2.bölüm

419 88 244
                                    


Herkes susmuştu . Herkes verilecek kararı bekliyordu pür dikkat Mahsun Ağa'ya bakıyordular. Herkes ağzından çıkacak şeyi biliyordu ki bu onların işine gelirdi.  O yüzden hiçbiri berdel kararına itiraz etmedi.

Mahsun ağa Genç kadına dönerek. "Karar verilmiştir ölüm olmayacak. Ama berdel olacak O berdelde Asmin Ve benim oğlum olsun.  Zaten oğlumun ağalığa geçme zamanı gelmiştir. Asminde Ömer'in kuzeni olduğu ve Kızda benim yeğenim olduğu için Barlas Ağa bu kızın eşi olacak.  Kabul etmeyen varsa şimdi itiraz etsin."

Bu iş ağaların karına dönerdi. Asmin evlenirse bu kadın işlerine artık burnunu sokmazdı. Ama Asmin susmazdı ve susmayacaktı da. Evet o adamı yıllardır seviyordu, ama olmazdı yoksa ona Barlas düşman olurdu, ve Asmin bunu istemiyordu. Duruşunu düzeltip omzunu dik gösterip güçlü durmaya çalışarak.

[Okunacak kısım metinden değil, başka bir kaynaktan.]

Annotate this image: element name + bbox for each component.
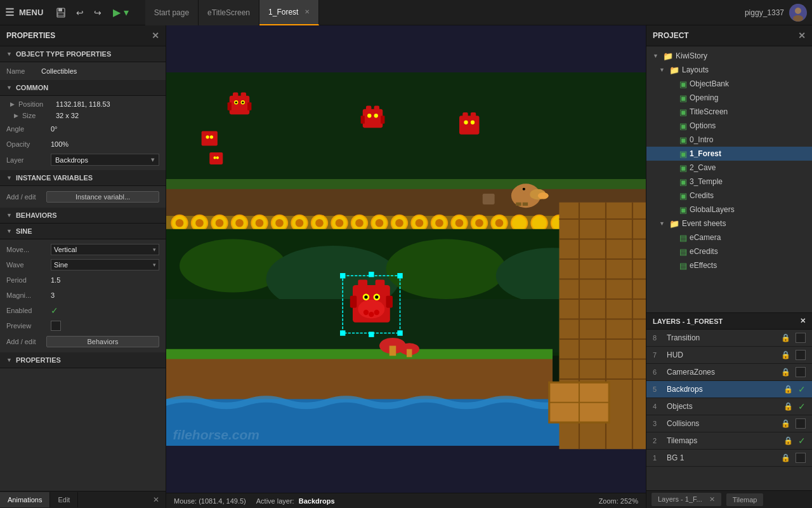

"Ne dersin sen Mahsun ağa! Ben tanımadığım adamla evlenmem birde berdel oluyormuşum, saçmalık en karşı çıktığım şeye beni canlı, canlı bir ateşe atıyormuş gibi atamazsınız. Berdel merdel olmuyorum."

Mahsun ağa Söze başlayarak. " Kabul etmeyeceğini biliyorum o yüzden başbaşa konuşalım benimle gel." Emir verir gibi sert bir şekilde deyip dışarı çıktı.

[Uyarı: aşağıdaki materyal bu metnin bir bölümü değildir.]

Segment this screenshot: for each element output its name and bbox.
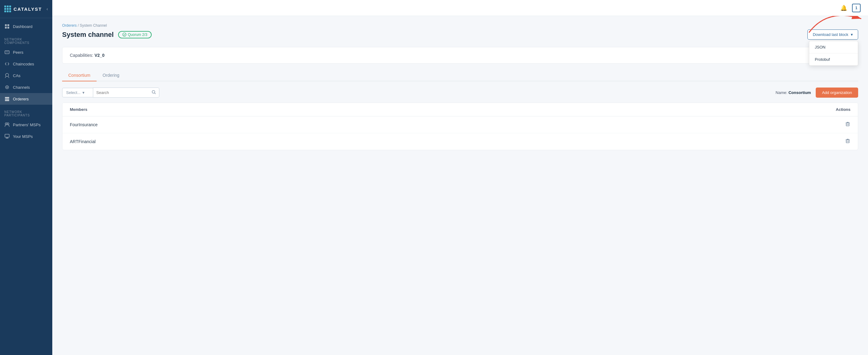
your-msps-icon	[4, 134, 10, 139]
svg-rect-7	[8, 51, 8, 52]
delete-row-0-button[interactable]	[845, 121, 850, 128]
quorum-label: Quorum 2/3	[128, 33, 147, 37]
download-option-json[interactable]: JSON	[809, 41, 858, 54]
sidebar-item-partners-msps-label: Partners' MSPs	[13, 122, 40, 127]
member-name: ARTFinancial	[70, 139, 96, 144]
sidebar-item-peers-label: Peers	[13, 50, 23, 55]
svg-rect-15	[5, 134, 9, 137]
sidebar: CATALYST ‹ Dashboard Network components	[0, 0, 52, 355]
add-organization-button[interactable]: Add organization	[816, 87, 858, 98]
sidebar-item-peers[interactable]: Peers	[0, 46, 52, 58]
user-badge[interactable]: 1	[852, 4, 861, 12]
sidebar-item-your-msps[interactable]: Your MSPs	[0, 131, 52, 142]
members-column-header: Members	[70, 107, 87, 112]
orderers-icon	[4, 96, 10, 102]
actions-column-header: Actions	[836, 107, 850, 112]
download-chevron-icon: ▾	[851, 32, 853, 37]
svg-rect-20	[846, 140, 849, 143]
sidebar-item-partners-msps[interactable]: Partners' MSPs	[0, 119, 52, 131]
download-option-protobuf[interactable]: Protobuf	[809, 54, 858, 65]
toolbar-right: Name: Consortium Add organization	[776, 87, 858, 98]
table-row: ARTFinancial	[62, 133, 858, 150]
svg-rect-0	[5, 24, 7, 26]
page-header: System channel Quorum 2/3 Download last …	[62, 30, 858, 40]
sidebar-item-channels-label: Channels	[13, 85, 30, 90]
select-chevron-icon: ▾	[83, 90, 85, 95]
partners-msps-icon	[4, 122, 10, 128]
download-dropdown: JSON Protobuf	[809, 41, 858, 66]
svg-point-9	[6, 86, 8, 88]
sidebar-item-your-msps-label: Your MSPs	[13, 134, 33, 139]
download-btn-label: Download last block	[813, 32, 848, 37]
capabilities-value: V2_0	[94, 53, 104, 58]
tab-consortium[interactable]: Consortium	[62, 70, 97, 81]
sidebar-item-chaincodes[interactable]: Chaincodes	[0, 58, 52, 70]
delete-row-1-button[interactable]	[845, 138, 850, 145]
svg-rect-10	[5, 97, 9, 98]
sidebar-item-dashboard[interactable]: Dashboard	[0, 21, 52, 32]
member-name: FourInsurance	[70, 122, 97, 127]
name-value: Consortium	[788, 90, 811, 95]
select-placeholder: Select...	[66, 90, 81, 95]
svg-rect-5	[6, 51, 6, 52]
page-title-area: System channel Quorum 2/3	[62, 31, 152, 39]
peers-icon	[4, 49, 10, 55]
svg-rect-1	[7, 24, 9, 26]
sidebar-logo-area: CATALYST ‹	[0, 0, 52, 18]
sidebar-item-dashboard-label: Dashboard	[13, 24, 33, 29]
capabilities-prefix: Capabilities:	[70, 53, 93, 58]
svg-rect-6	[7, 51, 7, 52]
search-box	[93, 87, 159, 98]
page-title: System channel	[62, 31, 114, 39]
quorum-badge: Quorum 2/3	[118, 31, 152, 38]
chaincodes-icon	[4, 61, 10, 67]
topbar: 🔔 1	[52, 0, 868, 16]
svg-rect-2	[5, 27, 7, 29]
table-header: Members Actions	[62, 103, 858, 116]
svg-rect-19	[846, 123, 849, 126]
logo-text: CATALYST	[13, 6, 42, 12]
search-input[interactable]	[96, 90, 152, 95]
download-button-wrapper: Download last block ▾ JSON Protobuf	[807, 30, 858, 40]
dashboard-icon	[4, 24, 10, 29]
sidebar-item-orderers-label: Orderers	[13, 97, 29, 101]
toolbar: Select... ▾ Name: Consortium	[62, 87, 858, 98]
sidebar-item-cas-label: CAs	[13, 73, 21, 78]
breadcrumb: Orderers / System Channel	[62, 23, 858, 28]
members-table: Members Actions FourInsurance ARTFinanci…	[62, 103, 858, 150]
svg-point-14	[7, 123, 9, 125]
svg-rect-12	[5, 100, 9, 101]
main-area: 🔔 1 Orderers / System Channel System cha…	[52, 0, 868, 355]
tabs: Consortium Ordering	[62, 70, 858, 81]
network-components-label: Network components	[0, 32, 52, 46]
logo-grid-icon	[4, 5, 11, 12]
page-content: Orderers / System Channel System channel…	[52, 16, 868, 355]
table-row: FourInsurance	[62, 116, 858, 133]
sidebar-item-orderers[interactable]: Orderers	[0, 93, 52, 105]
capabilities-card: Capabilities: V2_0	[62, 47, 858, 64]
cas-icon	[4, 73, 10, 78]
download-last-block-button[interactable]: Download last block ▾	[807, 30, 858, 40]
svg-point-13	[5, 123, 7, 125]
quorum-check-icon	[122, 33, 126, 37]
name-prefix: Name:	[776, 90, 787, 95]
svg-rect-3	[7, 27, 9, 29]
breadcrumb-parent[interactable]: Orderers	[62, 23, 76, 28]
sidebar-item-chaincodes-label: Chaincodes	[13, 62, 34, 66]
breadcrumb-current: System Channel	[80, 23, 107, 28]
logo: CATALYST	[4, 5, 42, 12]
svg-rect-11	[5, 99, 9, 100]
svg-point-16	[122, 33, 126, 36]
network-participants-label: Network participants	[0, 105, 52, 119]
search-icon[interactable]	[152, 90, 156, 95]
sidebar-item-channels[interactable]: Channels	[0, 81, 52, 93]
notification-bell-icon[interactable]: 🔔	[840, 5, 847, 11]
toolbar-left: Select... ▾	[62, 87, 159, 98]
sidebar-collapse-button[interactable]: ‹	[46, 6, 48, 11]
tab-ordering[interactable]: Ordering	[97, 70, 125, 81]
sidebar-item-cas[interactable]: CAs	[0, 70, 52, 81]
consortium-name-label: Name: Consortium	[776, 90, 811, 95]
channels-icon	[4, 84, 10, 90]
breadcrumb-separator: /	[76, 23, 80, 28]
filter-select[interactable]: Select... ▾	[62, 88, 93, 97]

Eğer Asmin. Kabul ederse Barlas Çok sinirlenir ve onu asla affetmezdi.  Bu evliliği Asmin asla istemiyordu.

Barlası seviyordu ama o adamla asla evlenmek istemiyordu. Çünkü zaten kalbi yaralıydı yıllar önce karanlık bir gecede başına hiç istemediği bir olay gelmişti. O olaydan sonra Asmin daha çok hırs edip avukat olmuştu başına gelen olayın hiç bir kadının başına gelmesin diye avukat olmuştu.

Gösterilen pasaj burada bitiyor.